▸ **Work instructions**
Exclude the pictures and retype the entries as written.

▸ **Provided entries**
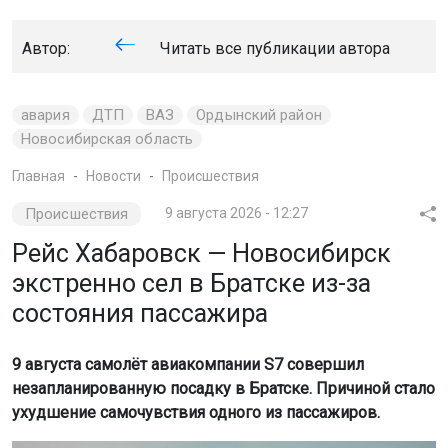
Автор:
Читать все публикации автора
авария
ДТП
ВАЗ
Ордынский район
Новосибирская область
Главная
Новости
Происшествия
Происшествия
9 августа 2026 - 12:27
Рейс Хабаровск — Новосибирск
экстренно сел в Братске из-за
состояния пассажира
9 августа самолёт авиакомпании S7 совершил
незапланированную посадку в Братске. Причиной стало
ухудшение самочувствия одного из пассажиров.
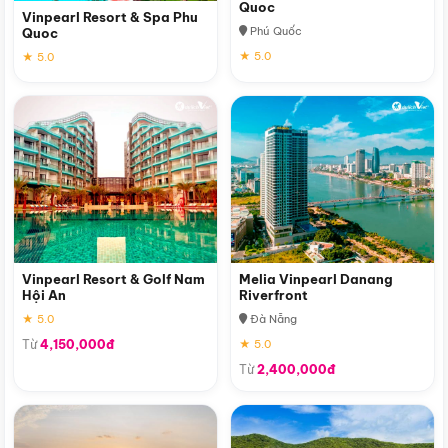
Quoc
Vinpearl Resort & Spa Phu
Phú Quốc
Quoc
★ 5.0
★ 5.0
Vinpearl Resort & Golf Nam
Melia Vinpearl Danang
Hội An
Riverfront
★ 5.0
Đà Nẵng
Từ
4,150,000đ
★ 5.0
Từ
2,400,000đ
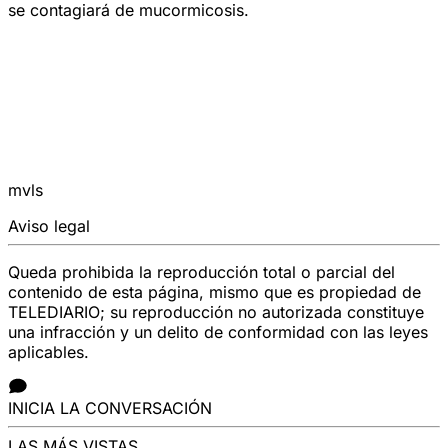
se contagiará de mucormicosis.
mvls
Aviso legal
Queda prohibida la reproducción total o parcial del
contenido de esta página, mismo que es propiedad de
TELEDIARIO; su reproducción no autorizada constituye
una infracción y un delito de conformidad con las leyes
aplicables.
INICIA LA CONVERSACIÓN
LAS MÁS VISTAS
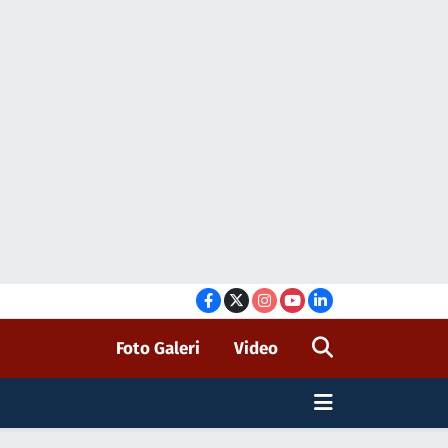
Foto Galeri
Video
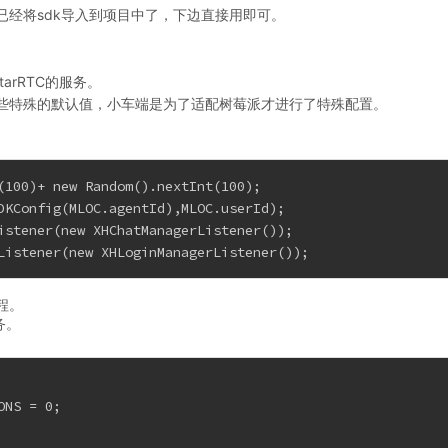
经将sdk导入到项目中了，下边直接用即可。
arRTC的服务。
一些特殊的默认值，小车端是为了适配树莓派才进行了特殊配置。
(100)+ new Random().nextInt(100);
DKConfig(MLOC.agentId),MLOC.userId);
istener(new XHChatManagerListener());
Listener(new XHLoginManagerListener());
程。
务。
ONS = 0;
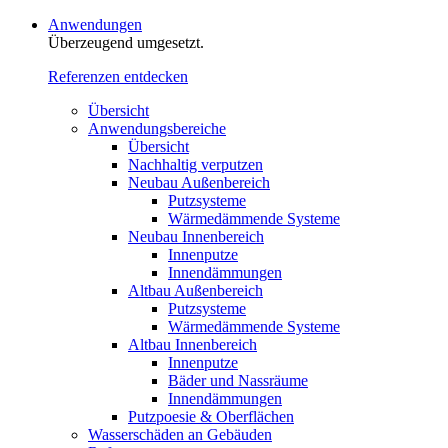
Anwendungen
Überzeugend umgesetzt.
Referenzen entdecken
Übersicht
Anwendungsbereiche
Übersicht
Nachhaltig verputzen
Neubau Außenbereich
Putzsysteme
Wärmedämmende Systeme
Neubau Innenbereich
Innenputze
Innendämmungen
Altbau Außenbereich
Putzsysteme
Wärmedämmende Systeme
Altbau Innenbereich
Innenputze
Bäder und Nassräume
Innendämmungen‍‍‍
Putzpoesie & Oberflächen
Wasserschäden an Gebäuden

▸ **Exercise output**
Автор:
Читать все публикации автора
авария
ДТП
ВАЗ
Ордынский район
Новосибирская область
Главная
Новости
Происшествия
Происшествия
9 августа 2026 - 12:27
Рейс Хабаровск — Новосибирск
экстренно сел в Братске из-за
состояния пассажира
9 августа самолёт авиакомпании S7 совершил
незапланированную посадку в Братске. Причиной стало
ухудшение самочувствия одного из пассажиров.
Quoc
Vinpearl Resort & Spa Phu
Phú Quốc
Quoc
★ 5.0
★ 5.0
Vinpearl Resort & Golf Nam
Melia Vinpearl Danang
Hội An
Riverfront
★ 5.0
Đà Nẵng
Từ
4,150,000đ
★ 5.0
Từ
2,400,000đ
se contagiará de mucormicosis.
mvls
Aviso legal
Queda prohibida la reproducción total o parcial del
contenido de esta página, mismo que es propiedad de
TELEDIARIO; su reproducción no autorizada constituye
una infracción y un delito de conformidad con las leyes
aplicables.
INICIA LA CONVERSACIÓN
LAS MÁS VISTAS
Foto Galeri
Video
经将sdk导入到项目中了，下边直接用即可。
arRTC的服务。
一些特殊的默认值，小车端是为了适配树莓派才进行了特殊配置。
(100)+ new Random().nextInt(100);
DKConfig(MLOC.agentId),MLOC.userId);
istener(new XHChatManagerListener());
Listener(new XHLoginManagerListener());
程。
务。
ONS = 0;
Anwendungen
Überzeugend umgesetzt.
Referenzen entdecken
Übersicht
Anwendungsbereiche
Übersicht
Nachhaltig verputzen
Neubau Außenbereich
Putzsysteme
Wärmedämmende Systeme
Neubau Innenbereich
Innenputze
Innendämmungen
Altbau Außenbereich
Putzsysteme
Wärmedämmende Systeme
Altbau Innenbereich
Innenputze
Bäder und Nassräume
Innendämmungen‍‍‍
Putzpoesie & Oberflächen
Wasserschäden an Gebäuden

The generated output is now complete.